On 19 February 2013, the Chamber of Deputies passed a bill concerning certain measures to increase the transparency of joint-stock companies and amending certain other acts (hereinafter referred to as the “Act”). The Act includes the requisite amendments of the Commercial Code, the Securities Act, and the Act on Engaging in Business on the Capital Market.
At the core of the Act are legislative measures aimed at doing away with shareholder anonymity and helping trace shareholders. The main objective of the mechanisms proposed is to ensure greater transparency in areas where private entities are applying for public funds and to restrict the room for corruption for which anonymous shares are ideal.
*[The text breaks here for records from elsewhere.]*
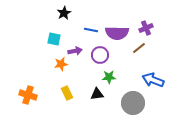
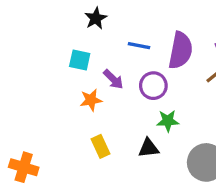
purple semicircle: (117, 33) -> (181, 50), turned -80
purple arrow: (75, 51) -> (113, 79), turned 56
orange cross: (28, 95) -> (24, 167), moved

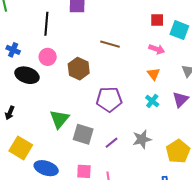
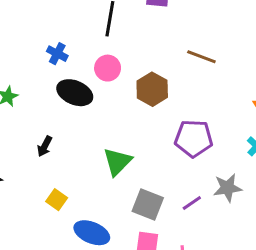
gray square: (83, 134) -> (148, 205), moved
gray star: (142, 139) -> (227, 188), moved
yellow square: (21, 148) -> (57, 200), size x0.6

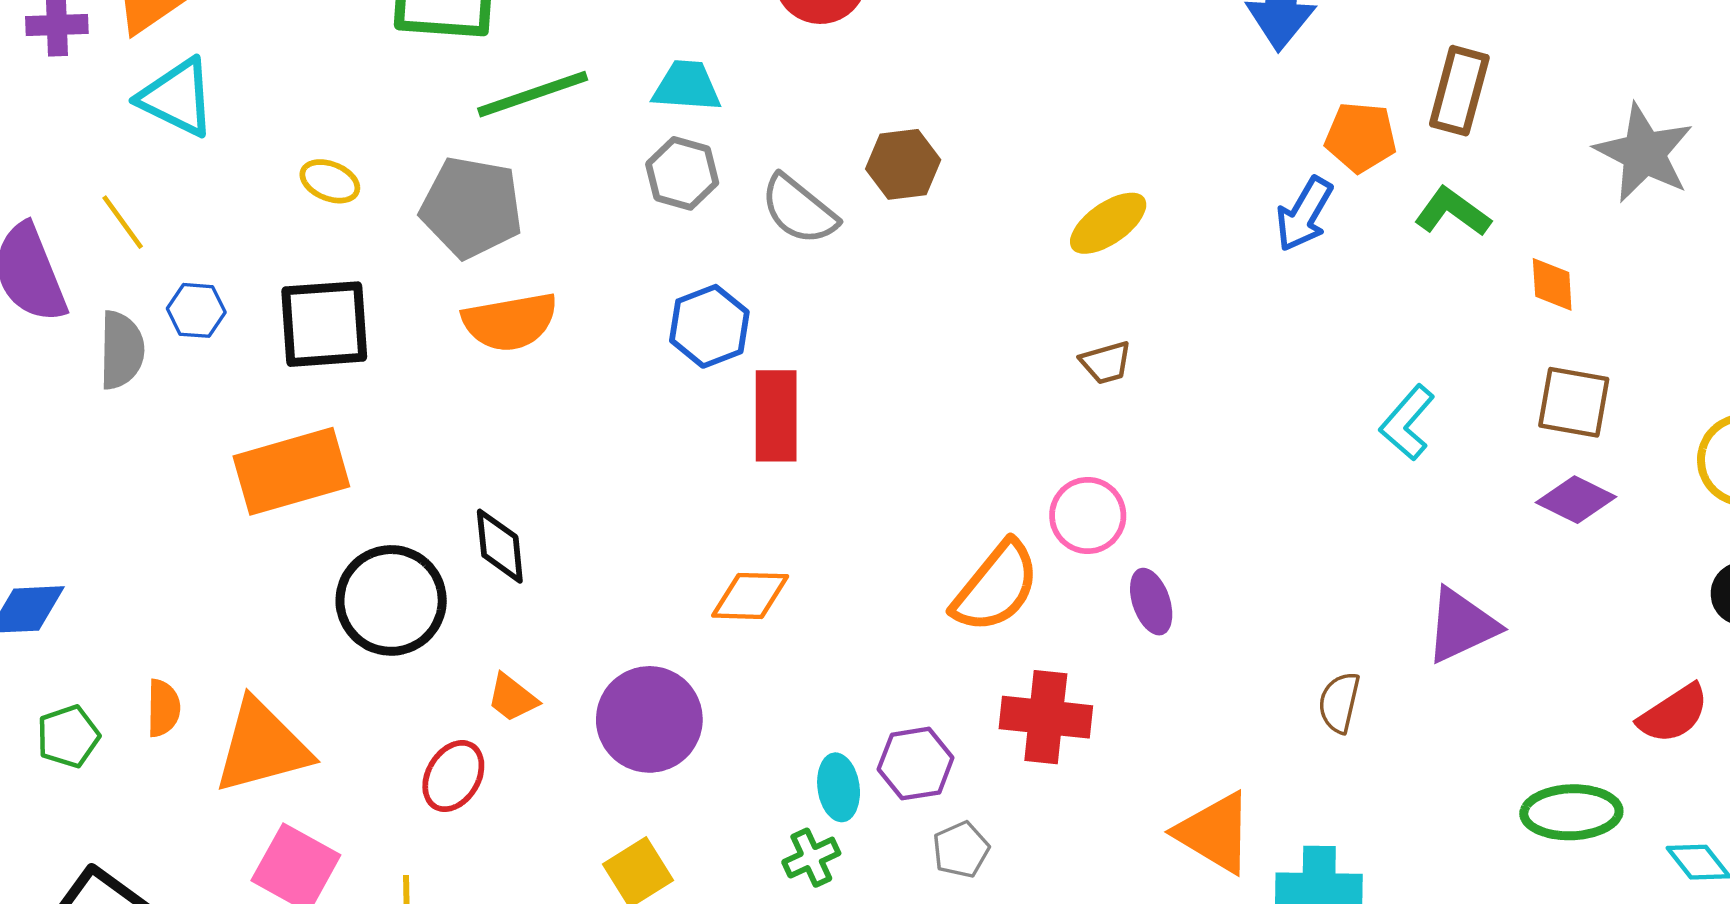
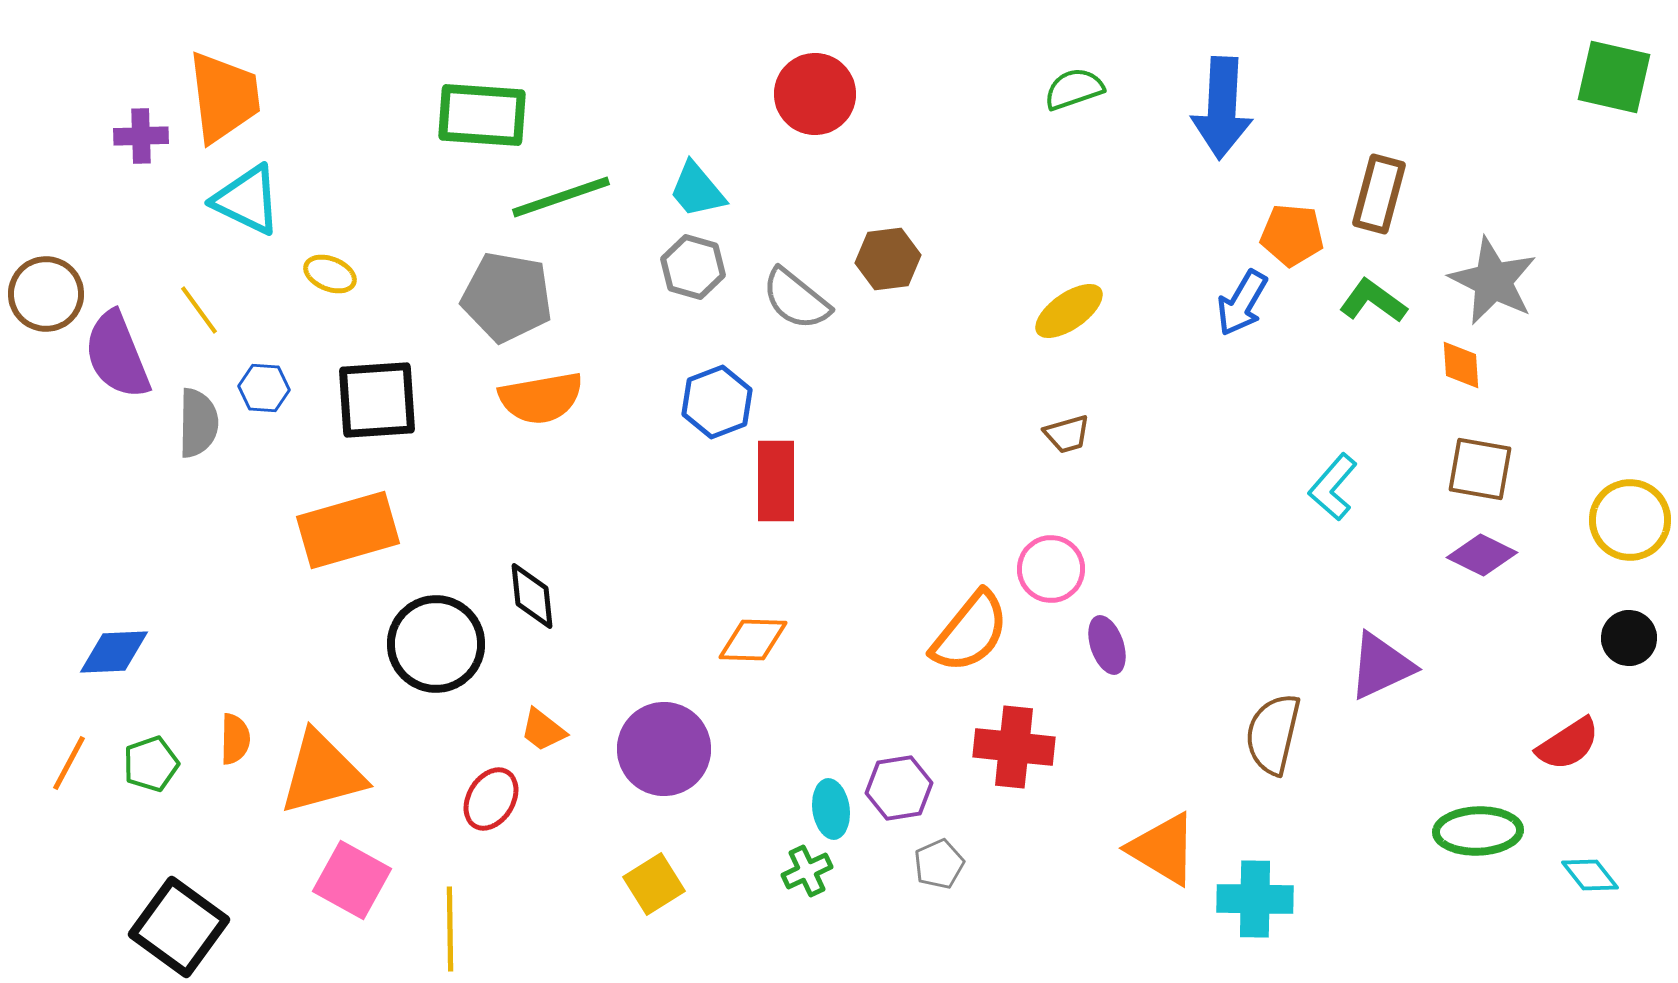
cyan trapezoid: (687, 86) -> (697, 190), turned -134
gray star: (1644, 153) -> (1493, 281), moved
yellow ellipse: (330, 181) -> (330, 274), moved
brown semicircle: (1339, 702) -> (1273, 734), size x1.5

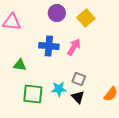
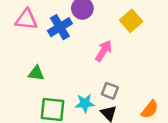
yellow square: (86, 18) -> (131, 21), moved
blue cross: (49, 46) -> (60, 27), moved, turned -36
Given the popularity of the Act in the media and the nearly one-hundred percent support both in the House and the Senate, it is more than likely that the Act will soon apply in its current form.
The Issue of Anonymous Shares in General
We discussed the general issue of anonymous shares in our previous article which you can find here.
Just to refresh your memory, these are shares that do not state the name of their owner, whose owner does not have to be registered in any publicly accessible registry, and whose transfer is possible by a mere hand-over. This guarantees practically absolute anonymousness to their holders. Another problem lies in the tax sphere, as the present situation practically does not compel former holders of anonymous shares to state the sale of such shares in their tax returns, which significantly facilitates tax evasion.
The New Regulation and Its Proclaimed Benefits
The Act gives all holders of anonymous shares the following options:
1. To transform their anonymous shares from deed form into book-entered form; or
2. To immobilise the shares by physically depositing them with a bank.
If the owner does not take advantage of either of the two options, his shares will be transformed into registered shares by law as at 1 January of next year.
For more about each of the options, read our January article here.
The greatest benefit of the new regulation is to be in the transparency in public tenders and in the drawing of money from public resources, as has been stated above, and in combating money laundering. Another benefit is the greater equality of entities in competition in this country and an overall increase in the transparency of the Czech business sphere, which could ultimately draw in new foreign investors. Also better perception of the Czech Republic abroad is expected, and positive responses by international organisations that fight corruption and money laundering. The explanatory memorandum of the Act also states that the regulation is expected to result in an increase in government budget income.
Problems in the New Regulation
The problematic parts of the Act include, above all, the issue of the governing law that will govern the legal position of the company concerned. The number of countries that permit anonymous shares is slowly decreasing, but it will not be a problem for a new entrepreneur to set up a company for example in the Cayman Islands, which still offer that option. All that is required for an existing company is the relocation of its registered seat. Furthermore, the issue of anonymous shares is not unified throughout the European Union, each Member State has its own regulation. Consequently, it suffices for a company to have its registered seat in Poland, where bearer shares are permitted and where a share can be transferred by virtue of a mere transfer agreement, without any further formal requirements, and the company will retain access to public tenders and protect the anonymousness of its shareholders.
The Act does not deal with the problems of so-called “mules”, when there is a relationship of obligation between the registered owner and a third person operating in the background that allows that person to exercise all rights related to the shares. Furthermore, that third person can act as a member of the management board of that joint-stock company and has factual control over the company.
And finally, the Act does not deal with the transparency issue thoroughly, as registered shares or immobilised anonymous shares can be held by a foreign company, which itself has issued anonymous shares and its true owner will thus remain anonymous.